Las Vegas Sun

April 26, 2024

Chatting with Becky Hammon, as demand for the Las vegas Aces’ second-year coach continues to build

Becky Hammon

Wade Vandervort

Becky Hammon

Becky Hammon’s name seems to be everywhere in the basketball world lately.

The 46-year-old was long considered a rising star in the coaching ranks, but after leading Las Vegas to the WNBA championship in her first season with the team, that description is no longer accurate. She’s just a star now—and a Hall of Famer.

Hammon, a six-time All Star during her WNBA playing days with the New York Liberty and San Antonio Stars, will be enshrined into the Naismith Memorial Hall of Fame this August in Springfield, Massachusetts. Appropriately, the six-person 2023 Hall of Fame class also includes San Antonio Spurs coach Gregg Popovich—under whom Hammon coached as a Spurs assistant from 2014-2022—along with two of that coaching duo’s former players, Tony Parker and Pau Gasol.

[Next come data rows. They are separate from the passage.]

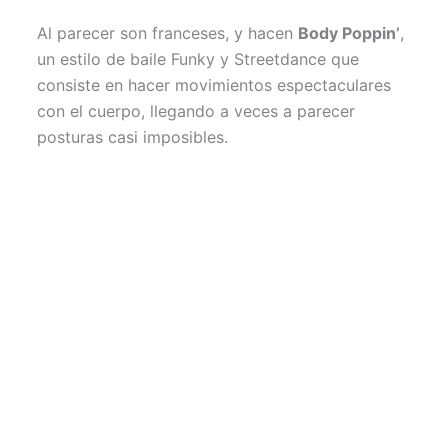
Al parecer son franceses, y hacen
Body Poppin’
,
un estilo de baile Funky y Streetdance que
consiste en hacer movimientos espectaculares
con el cuerpo, llegando a veces a parecer
posturas casi imposibles.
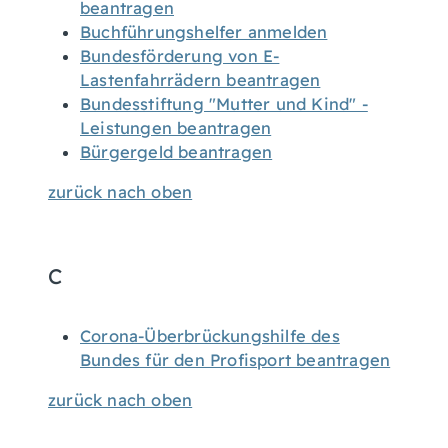
beantragen
Buchführungshelfer anmelden
Bundesförderung von E-
Lastenfahrrädern beantragen
Bundesstiftung "Mutter und Kind" -
Leistungen beantragen
Bürgergeld beantragen
zurück nach oben
C
Corona-Überbrückungshilfe des
Bundes für den Profisport beantragen
zurück nach oben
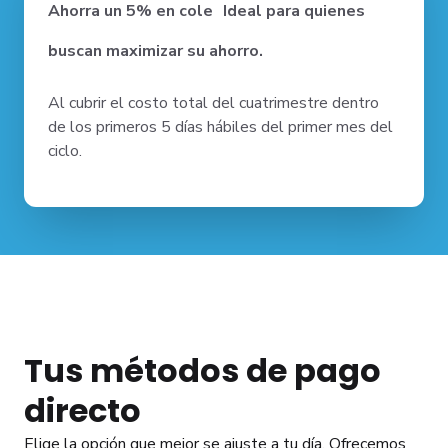
Ahorra un 5% en cole Ideal para quienes
buscan maximizar su ahorro.
Al cubrir el costo total del cuatrimestre dentro
de los primeros 5 días hábiles del primer mes del
ciclo.
Tus métodos de pago
directo
Elige la opción que mejor se ajuste a tu día. Ofrecemos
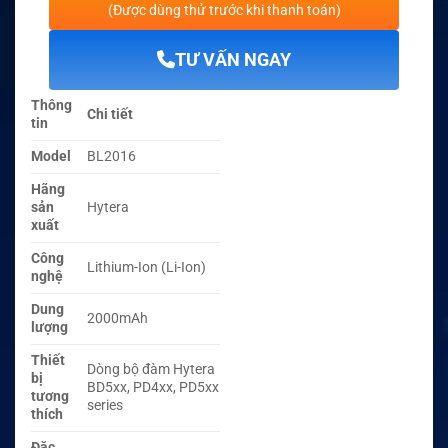
(Được dùng thử trước khi thanh toán)
TƯ VẤN NGAY
Thông
Chi tiết
tin
Model
BL2016
Hãng
sản
Hytera
xuất
Công
Lithium-Ion (Li-Ion)
nghệ
Dung
2000mAh
lượng
Thiết
Dòng bộ đàm Hytera
bị
BD5xx, PD4xx, PD5xx
tương
series
thích
Đặc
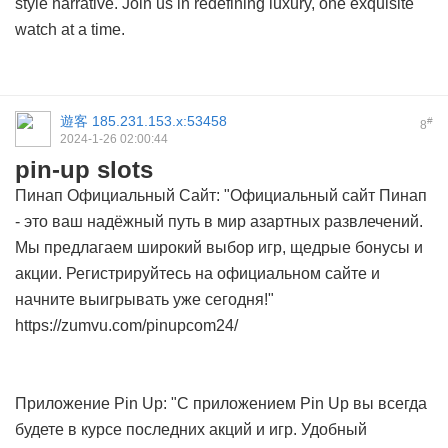
style narrative. Join us in redefining luxury, one exquisite
watch at a time.
遊客
185.231.153.x:53458
#
8
2024-1-26 02:00:44
pin-up slots
Пинап Официальный Сайт: "Официальный сайт Пинап
- это ваш надёжный путь в мир азартных развлечений.
Мы предлагаем широкий выбор игр, щедрые бонусы и
акции. Регистрируйтесь на официальном сайте и
начните выигрывать уже сегодня!"
https://zumvu.com/pinupcom24/
Приложение Pin Up: "С приложением Pin Up вы всегда
будете в курсе последних акций и игр. Удобный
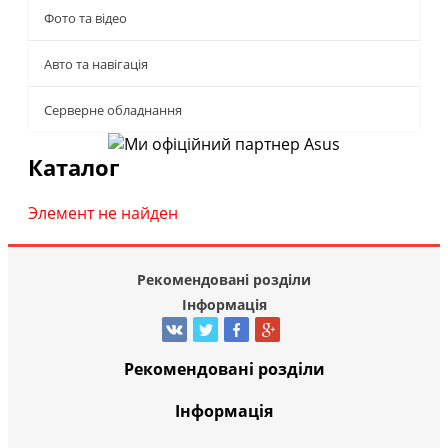
Фото та відео
Авто та навігація
Серверне обладнання
Каталог
Элемент не найден
Рекомендовані розділи
Інформація
Рекомендовані розділи
Інформація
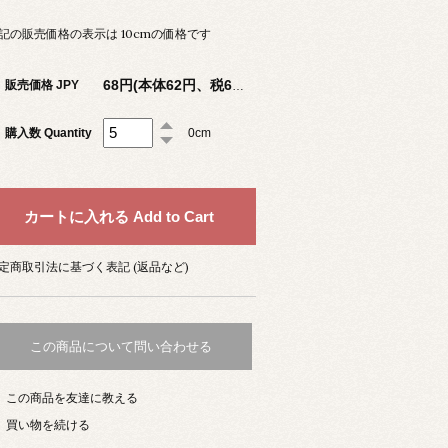
記の販売価格の表示は 10cmの価格です
販売価格 JPY
68円(本体62円、税6円)
購入数 Quantity
0cm
定商取引法に基づく表記 (返品など)
この商品について問い合わせる
この商品を友達に教える
買い物を続ける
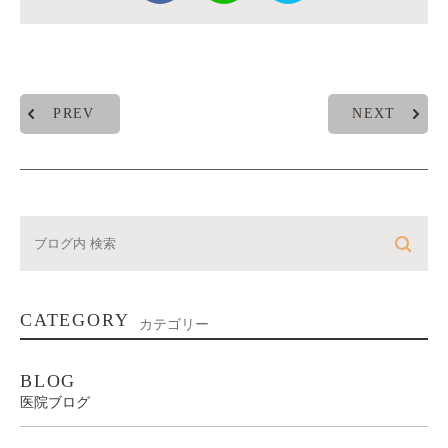
PREV
NEXT
CATEGORY
カテゴリー
BLOG
医院ブログ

Hammon remains highly regarded in the NBA, and the league appears to want her back. She was a finalist for the Portland Trail Blazers’ head coaching job in 2021, and this year, the Toronto Raptors secured permission to interview her for their vacant head coaching position.

Hammon declined to comment on open positions at the outset of Aces’ training camp this year but made it clear she’s not sitting around hoping to get back in the NBA. Her focus for now, she said, is on trying to lead the defending WNBA champions to another title.

“There’s no doubt I love this team,” Hammon said. “My girls know I love them, and I’m proud and happy to be their coach.”

The Weekly spoke with Hammon inside the Aces’ locker room at their new Henderson practice facility.

How happy are you with the way this facility turned out? This is how it should look and feel for every team, because these are professional athletes. We’re happy to be leading the way.

The Seattle Storm has since started breaking ground on a practice facility. Does it feel like this is becoming the norm in the WNBA? I hope it continues. These little steps and facilities mean a lot to players. Who wouldn’t want to come here every day? It’s a huge draw for the players. Candace Parker told me she’s never had her own locker before. I was like, “What?”

When I played in New York, they had just built their facility in White Plains. It was a shared facility, but it was equal—whatever the Knicks had on their side, the Liberty had on their side. As you can see, this facility is ours and ours alone, and that makes it a little unique. We’re super proud of it.

How have you been getting ready for the 2023 season? We’ve been getting ready for months. We’re excited. We have some pieces to build off of. I think we’ve improved. I think we’ve got more depth. Now it’s just putting the pieces together, getting chemistry with each other. Things can look good on paper, but you still have to go out there and execute on the floor.

How much thought have you given to how you want to deploy A’ja and Candace together? I’m super excited to see the chemistry between them and see how they play and work off each other. Chelsea [Gray] and Candace already have a little chemistry and relationship with each other [from playing together in LA from 2016-2020]. The other combination I’m really interested to see is KP [Kelsey Plum]and Candace, because of the amount of attention they’ll draw—Candace’s playmaking ability, her passing ability, her size to see over the defense, and Kelsey’s a different animal with how she gets her shot off.

Sounds like Spurs basketball. Exactly, and it’s going to demand a lot of attention. All of a sudden now, I feel like our cutting’s going to be better. When I was with the Spurs, we had a lot of great cutting teams … just really great passers, but how you get great cutting is by having great passers. People get rewarded. When people quit running in transition, people quit cutting to the basket when they never get the ball. Well, you’re going to get the ball.

I really want to dominate the game in different ways this year that we didn’t last year. I think we have that capability.

This story appeared in Las Vegas Weekly.